Ineo Tech will conduct its business honestly and ethically whenever we operate in the world. We will constantly improve the quality of our product and services and will create a reputation for honestly, fairness, respect, responsibility, integrity, trust and sound business judgement. No illegal or unethical conduct on the part of officers, directors, employee or affiliates is in the company’s best interest. Ineo Tech will not compromise its principles for short-term advantages. The ethical performance of our company is the sum of the ethics of the men and women who work here. Thus, we are all expected to adhere to high standards of personal integrity.

a. Directors and employees of the company must never permit their personnel interested to conflict, or appear to conflict, with the interests of the company, its client or affiliates.

b. Directors and employees must be particularly careful to avoid representing Ineo Tech in any transaction with others with whom there is any outside business affiliation or relationship.

c. Directors and employees shall avoid using their company contacts to advance their private business or personal interests at the expense of the company, its clients or affiliates.

d. No bribes, kickbacks or others similar remuneration or consideration shall be given to any person or organization in order to attract or influence business activity. Directors and employees shall avoid gift, gratuities, fees, bonuses or excessive entertainment, in order to attract or influence business activity.

e. Directors and employees of Ineo Tech will often come into contact with, or have possession of, propriety, confidential or business – sensitive information and must take appropriate steps to assure that such information is strictly safeguarded. This information- whenever it is on behalf of our company or any of our client or affiliates- could include strategic business plan, operating results, marketing strategies, customer list, personnel records, upcoming acquisitions and divestitures, new investments, and manufacturing costs, processes and methods. Propriety, confidential and sensitive business information about this company, others companies, individuals and entities should be treated with sensitivity and discretion and only be disseminated on a need-to know basis.

f. Misuse of material inside information in connection with trading in the company’s securities can expose an individual to civil liability and penalties under applicable Securities Law. Under this law, directors and employees in possession of material information not available to the public are insider trading. The act prohibit insiders from trading in, or recommending the sales or purchase of, the company securities, while such inside information is regarded as material, or if it is important enough to influence you or any other person in the purchase or sale of securities of any company with which we do business, which could be affected by the inside information. The following guidelines should be followed in dealing with inside information:

i. Until the material information has been publicly released by the company, an employees must not disclose it to anyone except those within the company whose positions require use of the information.

ii. Employees must not buy or sell the company’s securities when the have knowledge of material information concerning the company until it has been disclosed to the public and the public has sufficient time to absorb the information.
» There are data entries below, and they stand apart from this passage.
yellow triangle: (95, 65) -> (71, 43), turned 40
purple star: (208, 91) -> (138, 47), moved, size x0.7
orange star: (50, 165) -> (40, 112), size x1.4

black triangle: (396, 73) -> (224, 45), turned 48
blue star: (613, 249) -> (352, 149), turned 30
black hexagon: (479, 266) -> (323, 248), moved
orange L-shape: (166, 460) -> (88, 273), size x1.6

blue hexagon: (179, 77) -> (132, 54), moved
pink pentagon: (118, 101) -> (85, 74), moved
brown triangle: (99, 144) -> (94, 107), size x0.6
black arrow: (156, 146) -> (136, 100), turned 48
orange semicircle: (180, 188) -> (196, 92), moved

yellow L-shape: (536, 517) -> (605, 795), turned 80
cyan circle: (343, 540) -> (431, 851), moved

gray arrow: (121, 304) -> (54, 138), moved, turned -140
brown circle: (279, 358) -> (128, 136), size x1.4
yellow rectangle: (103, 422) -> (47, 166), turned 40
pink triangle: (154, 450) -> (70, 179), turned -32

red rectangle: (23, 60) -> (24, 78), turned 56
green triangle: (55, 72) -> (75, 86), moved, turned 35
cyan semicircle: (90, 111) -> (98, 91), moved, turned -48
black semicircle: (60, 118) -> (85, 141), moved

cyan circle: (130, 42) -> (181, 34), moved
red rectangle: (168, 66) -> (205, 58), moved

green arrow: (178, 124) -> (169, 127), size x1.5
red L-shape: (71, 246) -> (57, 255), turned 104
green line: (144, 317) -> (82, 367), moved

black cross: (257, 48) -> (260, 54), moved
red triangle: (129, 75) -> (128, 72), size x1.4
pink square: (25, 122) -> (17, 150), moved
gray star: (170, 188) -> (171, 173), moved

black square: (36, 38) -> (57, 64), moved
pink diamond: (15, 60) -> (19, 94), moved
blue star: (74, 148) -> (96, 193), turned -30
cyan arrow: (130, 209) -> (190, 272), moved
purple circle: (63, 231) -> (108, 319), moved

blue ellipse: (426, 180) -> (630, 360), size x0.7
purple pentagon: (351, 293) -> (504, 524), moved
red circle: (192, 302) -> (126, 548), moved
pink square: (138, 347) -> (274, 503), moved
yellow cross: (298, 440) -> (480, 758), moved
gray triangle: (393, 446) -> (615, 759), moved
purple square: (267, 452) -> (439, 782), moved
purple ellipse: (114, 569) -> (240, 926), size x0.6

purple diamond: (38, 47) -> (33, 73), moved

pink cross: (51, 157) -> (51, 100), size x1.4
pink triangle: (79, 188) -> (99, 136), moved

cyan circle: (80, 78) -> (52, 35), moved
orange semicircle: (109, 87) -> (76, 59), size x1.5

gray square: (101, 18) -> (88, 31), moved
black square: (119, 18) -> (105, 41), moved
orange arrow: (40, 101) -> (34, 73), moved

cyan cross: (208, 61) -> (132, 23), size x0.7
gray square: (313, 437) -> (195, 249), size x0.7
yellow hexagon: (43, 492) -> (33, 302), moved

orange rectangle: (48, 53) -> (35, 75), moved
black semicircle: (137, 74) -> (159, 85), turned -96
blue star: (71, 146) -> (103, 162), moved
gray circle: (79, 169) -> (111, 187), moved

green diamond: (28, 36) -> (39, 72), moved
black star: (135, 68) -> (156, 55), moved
iii. Employees shall not buy or sell securities of another corporation, the value of which is likely to be affected by an action by the company of which the employee is aware and which has not been publicly disclosed.

g. Directors and employees will seek to report all information accurately and honestly, and as otherwise required by applicable reporting requirements.

h. Directors and employees will refrain from gathering competitor intelligence by illegitimate means and refrain from acting on knowledge which has been gathered in such a manner. The Directors and employees of Ineo Tech will seek to avoid exaggerating or disparaging companies of the services and competence of their competitors.

i. Directors and employees will remain personally balances so that their personnel life will not interfere with their ability to deliver quality product or services to the company and its clients. Directors and employees agree to disclose unethical, dishonest, fraudulent and illegal behavior, or the violation of company policies and procedures, directly to management.

Violation of this code of ethics can results in discipline, including possible termination. The degree of discipline relates in part to whether there was a voluntary disclosure of any ethical violation and whether remember that good ethics is good business.